THE APPEAL IS SUSTAINED TO THE EXTENT INDICATED.
IT IS ORDERED that the IHO's Interim Order dated January 23, 2013, is modified to include PT services as described in the February 2012 IEP; and
IT IS FURTHER ORDERED that, to the extent it has not already done so, the district shall pay for the cost of the student's pendency services, including the costs of PT services, through the date of this decision.
 Two exhibits reflecting the May 23, 2012 IEP are the same for the specific pages noted, except that District Exhibit 3 at pages 1-24 is printed in portrait orientation and Parent Exhibit D at pages 1-30 is printed in a landscape orientation (compare Dist. Ex. 3 at pp. 1-25, with Parent Ex. D at pp. 1-30). District Ex. 3 also contains a functional behavior assessment (FBA) and a behavior intervention plan (BIP), both dated May 23, 2012 (Dist. Ex. 3 at pp. 26-27). For purposes of the discussion herein, I will cite to District Exhibit 3 when referencing the May 23, 2012 IEP.

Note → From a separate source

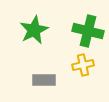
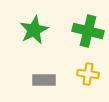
yellow cross: moved 5 px right, 9 px down; rotated 20 degrees clockwise
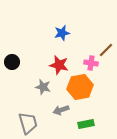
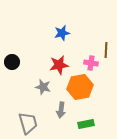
brown line: rotated 42 degrees counterclockwise
red star: rotated 24 degrees counterclockwise
gray arrow: rotated 63 degrees counterclockwise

 Although the IHO partially met her obligation to exclude from the hearing record a number of exhibits she "determines to be irrelevant, immaterial, unreliable or unduly repetitious (8 NYCRR 200.5[j][xii][c]), there are a number of duplicative exhibits in the hearing record. The parties are encouraged to confer beforehand and submit joint exhibits to the extent practicable (8 NYCRR 200.5[j][xii][b]). Unless otherwise specified, where exhibits are duplicated, I have cited to the corresponding district exhibit.

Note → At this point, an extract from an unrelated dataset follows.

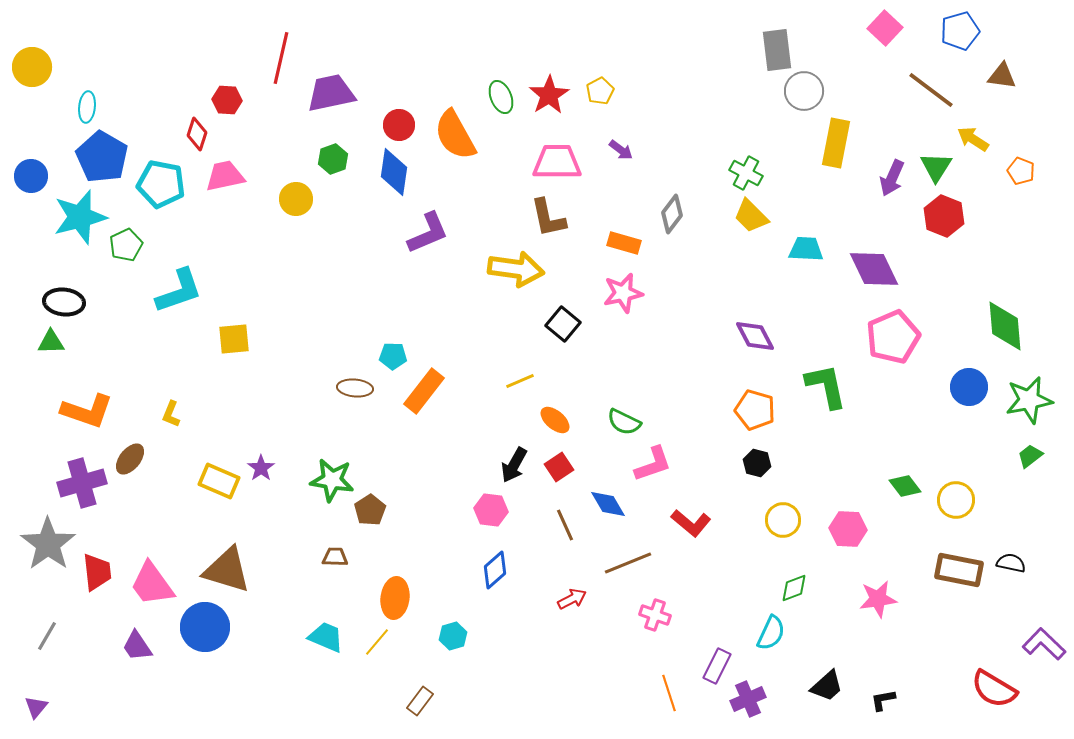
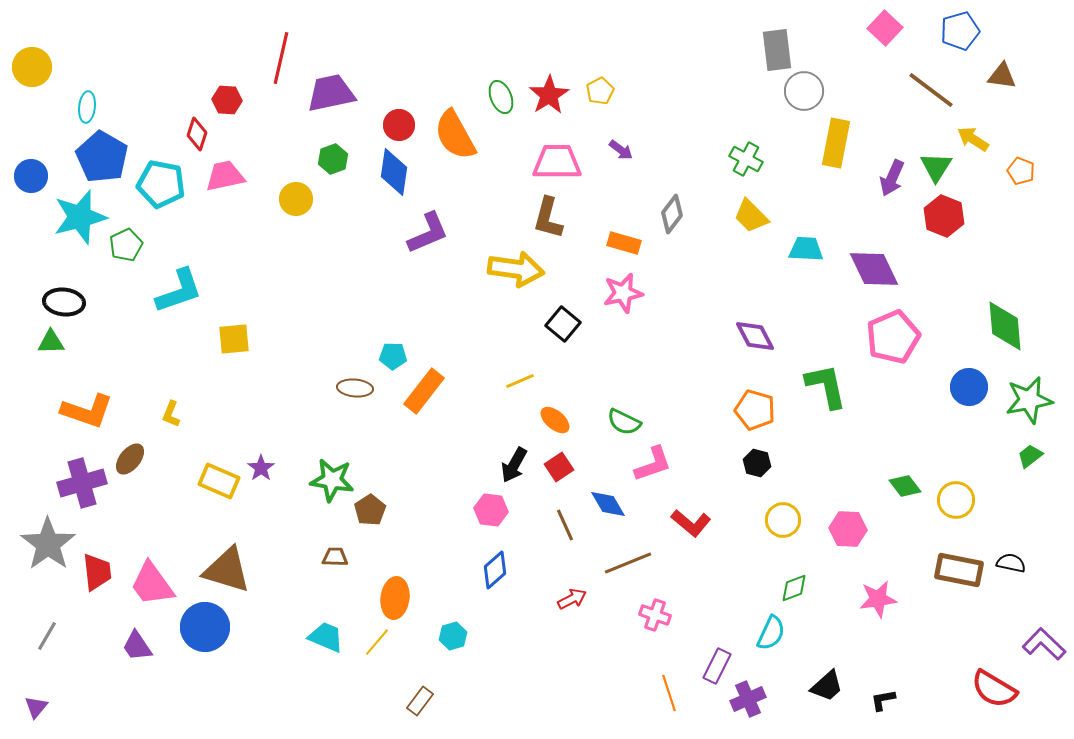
green cross at (746, 173): moved 14 px up
brown L-shape at (548, 218): rotated 27 degrees clockwise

 With regard to petitioner's allegation that the IHO erred by not addressing the absence of parent counseling and training on the May 2012 IEP, I find that, although the May 2012 CSE should have included parent training and counseling on IEP, in this case, this did not rise to the level of a denial of FAPE. Review of the IHO's decision reveals that the IHO cited to testimony by the district school psychologist in attendance at the May 2012 CSE that indicated, "it was explained to the parent at the outset" that parent counseling and training was one of the "defining characteristics" of the recommended 6:1+1 special class placement (Tr. pp. 37, 59-60; Dist. Ex. 3 at p. 25). Furthermore additional testimony by the same school psychologist indicated he specifically mentioned the availability of parent counseling and training during the May 2012 CSE meeting since it would not be specified on the IEP (Tr. pp. 125-26). The minutes of the May 2012 CSE meeting indicate the "recommended placement was explained to parent" (Dist. Ex. 4 at p. 1). Although parent counseling and training was not noted on the May 2012 IEP, the hearing record reflects the matter was discussed during the CSE meeting in order to make the parent aware said service would be available. As noted by the Second Circuit Court of Appeals, the presence or absence of parent training and counseling in an IEP does not necessarily have a direct effect on the substantive adequacy of the plan (see R.E., 694 F.3d at 191). Moreover, districts are required to provide parent counseling and training pursuant to State regulations and, therefore, "remain accountable for their failure to do so no matter the contents of the IEP" (id.; see also R.B. v. New York City Dept. of Educ., 2014 WL 1618383, at *7-*8 [S.D.N.Y. Mar. 26, 2014]; A.D. v. New York City Dept. of Educ., 2013 WL 1155570, at *11-*12 [S.D.N.Y. Mar. 19, 2013]).
 Testimony by the parent indicates she rejected the district's recommended 6:1+1 special class because "they don't have ABA" and would not be able to provide the student with the instructional support he needed (Tr. pp. 361-62).
 The hearing record reflects that while MCC offered speech-language therapy and OT as part of its program, it did not offer PT (Tr. pp. 186-87, 225; Parent Ex. JJJJ at pp. 3-4).